她嘴里塞满食物,愣愣接过纸巾,半晌憋出一句:“原来您、您喜欢这类型的啊?”
“唔。”马其远顿了顿,没否认,抬了眉毛问:“这是哪种类型?”
“杨超越?”她试着分析:“就大口大口吃饭,不拘小节,特别有青春活力那种。”她见马其远没回,估计他不认识杨超越,正想找一个符合他那个年代的傻白甜举例,就听马其远摇头否认:“不,不是杨超越。她长得比你好看。”
唐影一噎,狠狠又咬下一口鸡蛋,对马其远说:“谢谢啊。”
马其远失笑,看了她一会儿又问,“怎么之前追我的时候就不这样呢?”这回是兴致盎然了。
唐影正喝牛奶,差点被这句话呛到,拍了拍脸,索性敞开说:“我以为你喜欢那种懂事的。就特别贴心那种,把你当成老板一样,没想到您好这一口。还真和玛丽苏小说里写的一样啊。那什么,霸道总裁傻白甜,见面就先泼你一身咖啡,估计就能成功引起您注意力。”
“哈哈哈哈,你别说,手下那么多员工每天恭恭敬敬给我递咖啡,要是哪天真有个小姑娘泼我一身,我估计会觉得有点意思。”马其远笑起来,换了个坐姿,“但无论是懂事,还是你说的什么傻白甜,归根结底,人都喜欢真实的。”
相对于精密计算如攻略面试一般的示好,赤诚坦荡又热烈的爱意,显然更得他的欢心。
唐影有点丧气:“所以我是不是有点太假了?”
“你啊,哈,我发现一个词特适合你,好像叫——拧巴。”
天已经基本亮了,酒吧更换门前小黑板,改成早餐午餐和今日特调咖啡。晨光照在两人身上,马其远甚至能看见唐影脸颊的边缘泛着小小绒光。他难得这么有兴致和她说话:“你总是喜欢在心里想太多,其实可以简单一些的。这个世界没有你想象中那么复杂。但没关系,年轻本来就是拧巴的一个过程,我二十年前也这样。”
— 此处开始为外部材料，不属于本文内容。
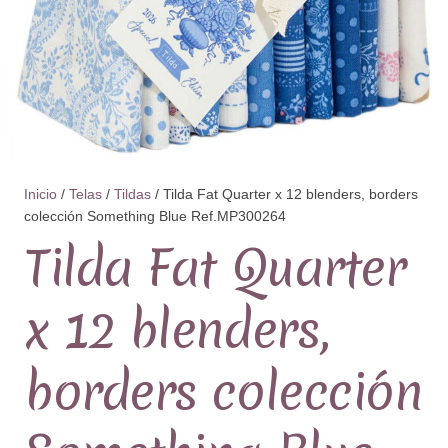
Inicio
/
Telas
/
Tildas
/ Tilda Fat Quarter x 12 blenders, borders
colección Something Blue Ref.MP300264
Tilda Fat Quarter
x 12 blenders,
borders colección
“可我记着,您以前还说喜欢我那股力争上游的劲儿来着。”
“是喜欢,但那种喜欢更倾向于欣赏。”马其远拍了拍手中的面包屑,抿了一口红茶,往椅子背上靠了靠,看了她一眼,“不是心动。”
“所以今天是心动了?”她傻愣愣接了下去。
马其远笑起来,“你确认这话题要继续吗?”目光瞥到唐影无名指上的小小戒指。大佬一向目光凌厉,笑容淡去,他有些认真试探一句:“情侣戒?”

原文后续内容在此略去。